How to add confidence intervals to a plot with two different variables over gender?

Alex Izquierdo

Join Date: Jun 2019
Posts: 12

How to add confidence intervals to a plot with two different variables over gender?

16 Jan 2024, 05:15

Dear users,

After a long time looking for a way to do it, I come to you as my last hope. I have a dataset in which students pick other students for their teams. There are two variables of interest: the gender of the individual picking and the gender of the individual pick. I want to plot in a graphic the probability of being selected depending on those two variables (so, the probability that a boy picks a boy and a girl, and the probability a girl picks a boy and a girl, 4 bars in total). I already achieved being able to count how many boys and grils each student picks, and therefore the probability of being picken. This is the graph I get:

Code:

graph bar maleprobmean femaleprobmean, over(female)

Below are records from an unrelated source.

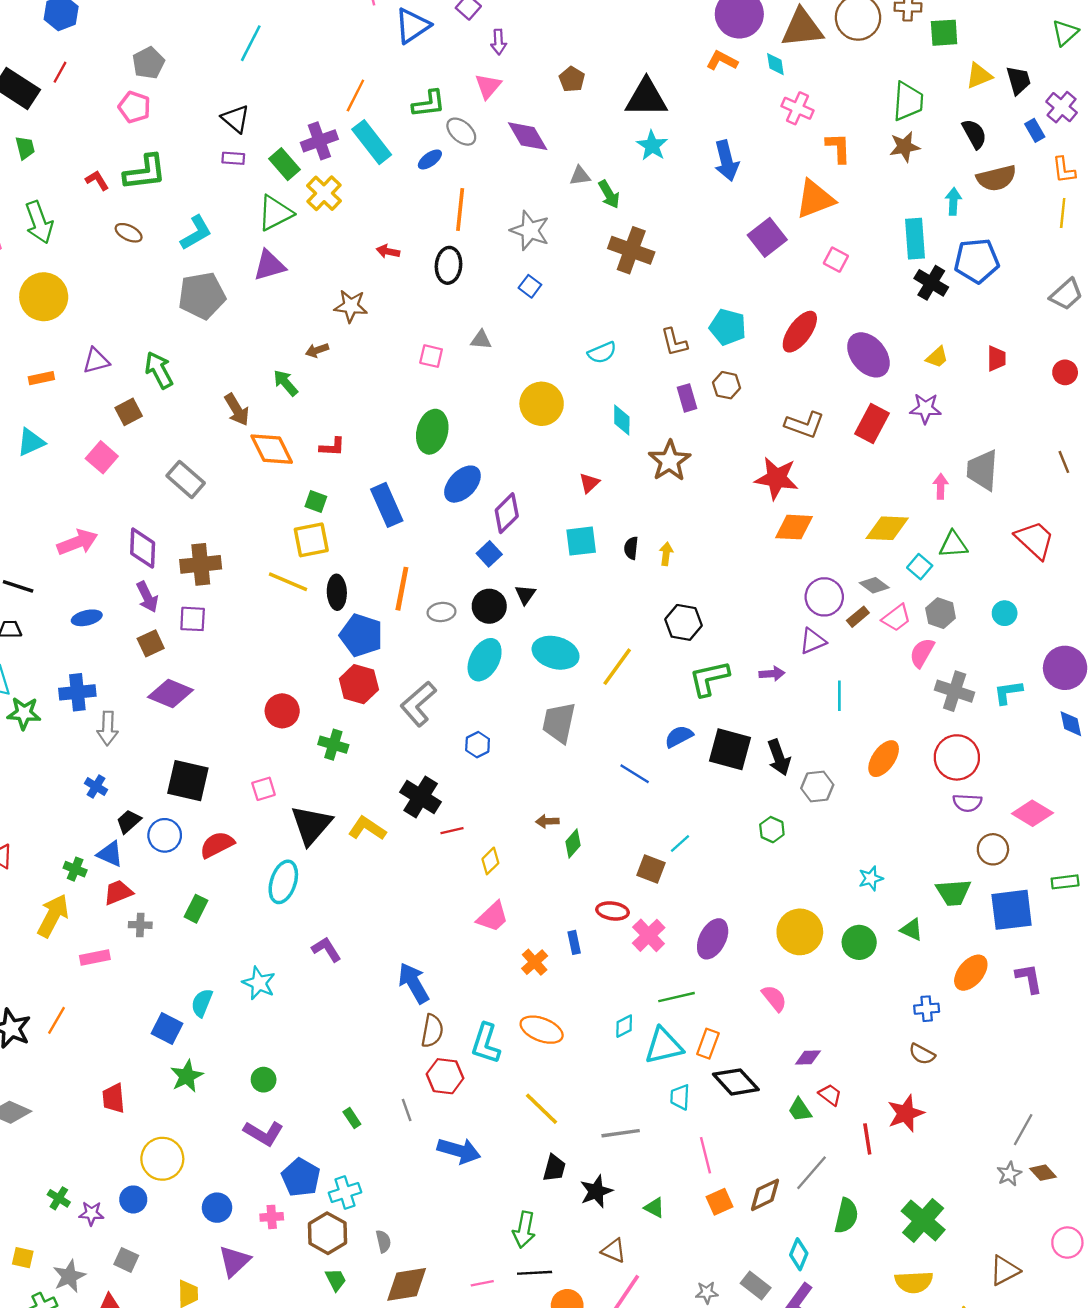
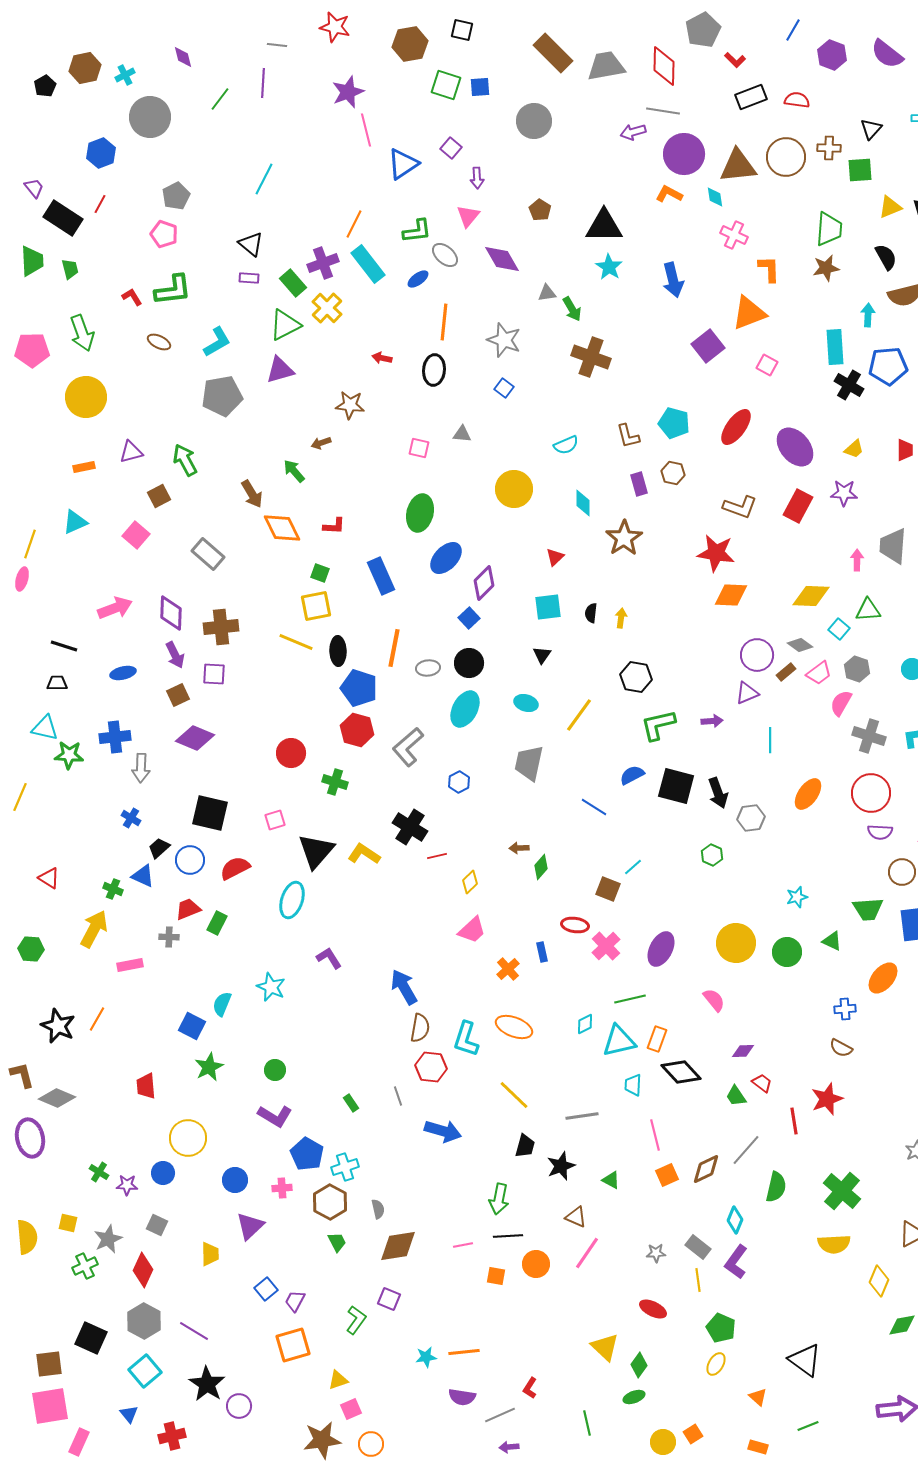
black triangle: (525, 595) -> (542, 655), moved
cyan ellipse: (556, 653) -> (526, 703), size x0.6
red trapezoid: (118, 892) -> (188, 909), moved

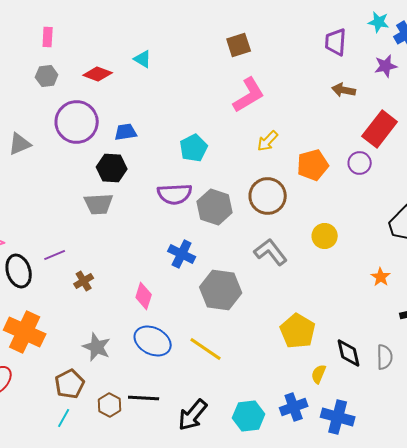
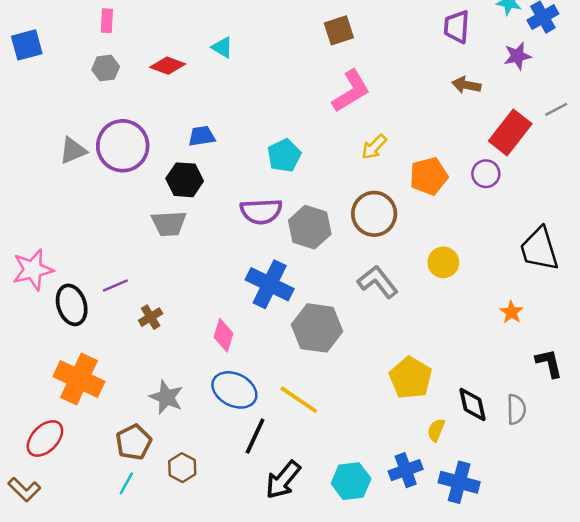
purple circle: (77, 122) -> (123, 146), moved
blue cross: (182, 254) -> (270, 284), size x1.4
black line: (144, 398) -> (255, 436), moved, turned -68

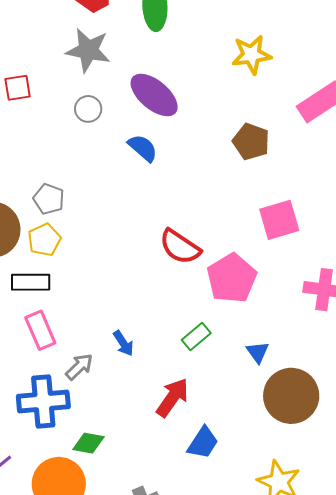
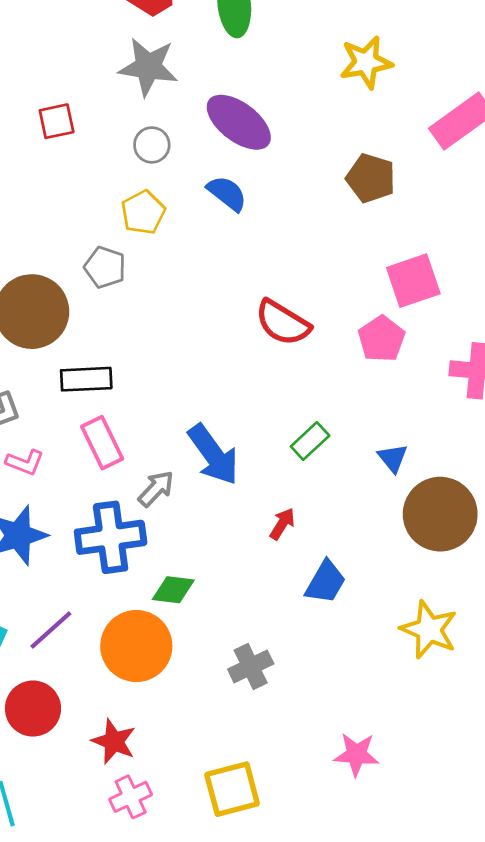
yellow pentagon: (44, 240) -> (143, 212), moved
pink pentagon: (232, 278) -> (381, 339), moved, size x0.7
blue arrow: (123, 343) -> (213, 455), size x1.8
red arrow: (173, 397) -> (282, 524), size x0.6

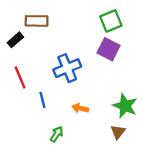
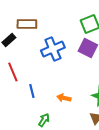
blue cross: (67, 68) -> (53, 49), moved

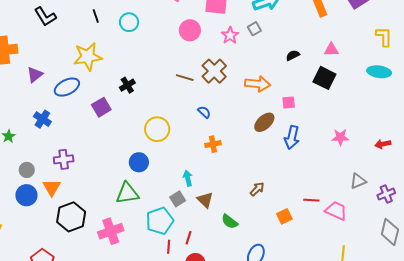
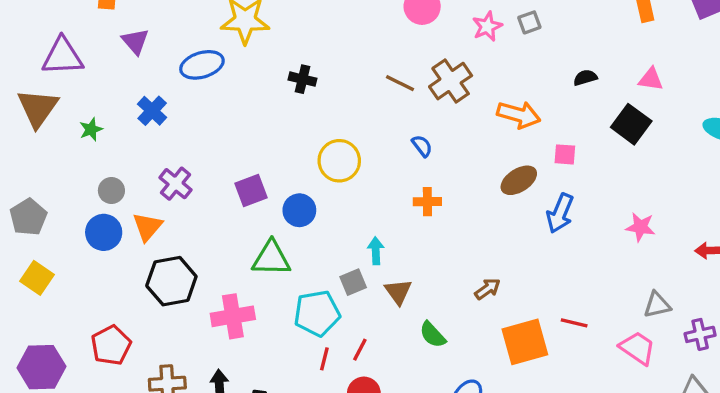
purple triangle: (35, 75) -> (135, 41), moved, turned -42
black cross: (127, 85) -> (303, 79), turned 35
purple square: (101, 107) -> (251, 191), moved
purple cross: (64, 159) -> (176, 184), turned 36
pink trapezoid: (336, 211) -> (637, 348), moved
orange square: (284, 216) -> (525, 342), size x1.8

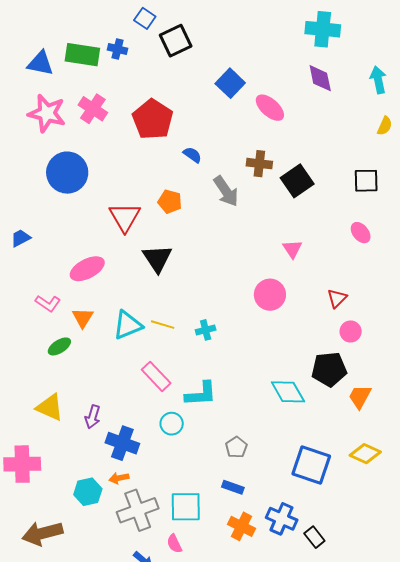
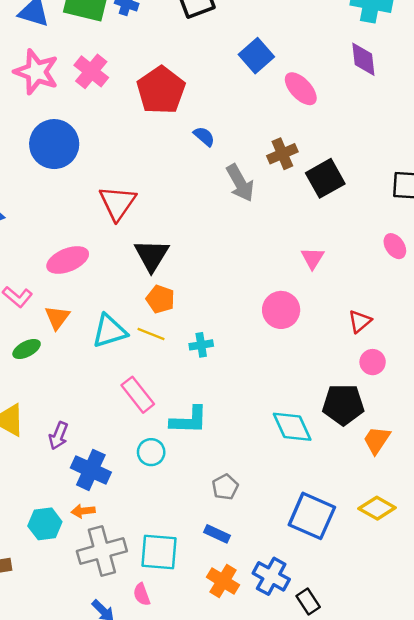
brown cross: (259, 164) -> (282, 154), turned -35
orange pentagon: (170, 202) -> (160, 299), moved

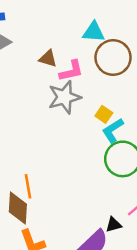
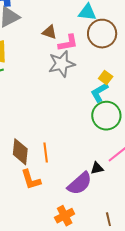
yellow square: (104, 114) -> (106, 77), moved
orange line: (28, 186) -> (46, 153), moved

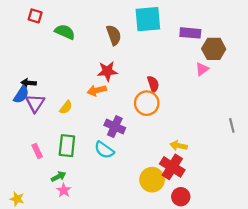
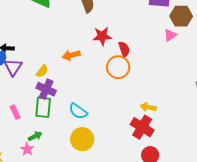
red star: (107, 71) -> (102, 36), moved
purple cross: (115, 127) -> (46, 89), moved
yellow circle: (152, 180) -> (82, 139), moved
pink star: (64, 190) -> (27, 149), moved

Click image for larger version

Name: Gender_selection.png
Views: 1
Size: 40.6 KB
ID: 1739994

Now I want to add the confidence intervals to that graph. I have already computed them with collapse, in the following way:

Code:

collapse (mean) maleprobmean = maleprob_team femaleprobmean = femaleprob_team (sd) sdmaleprob = maleprob_team sdfemaleprob = femaleprob_team (count) nmale = maleprob_team nfemale = femaleprob_team, by(female)

generate himale = maleprobmean + invttail(nmale-1,0.025)*(sdmaleprob / sqrt(nmale))
generate lomale = maleprobmean - invttail(nmale-1,0.025)*(sdmaleprob / sqrt(nmale))

generate hifemale = femaleprobmean + invttail(nfemale-1,0.025)*(sdfemaleprob / sqrt(nfemale))
generate lofemale = femaleprobmean - invttail(nfemale-1,0.025)*(sdfemaleprob / sqrt(nfemale))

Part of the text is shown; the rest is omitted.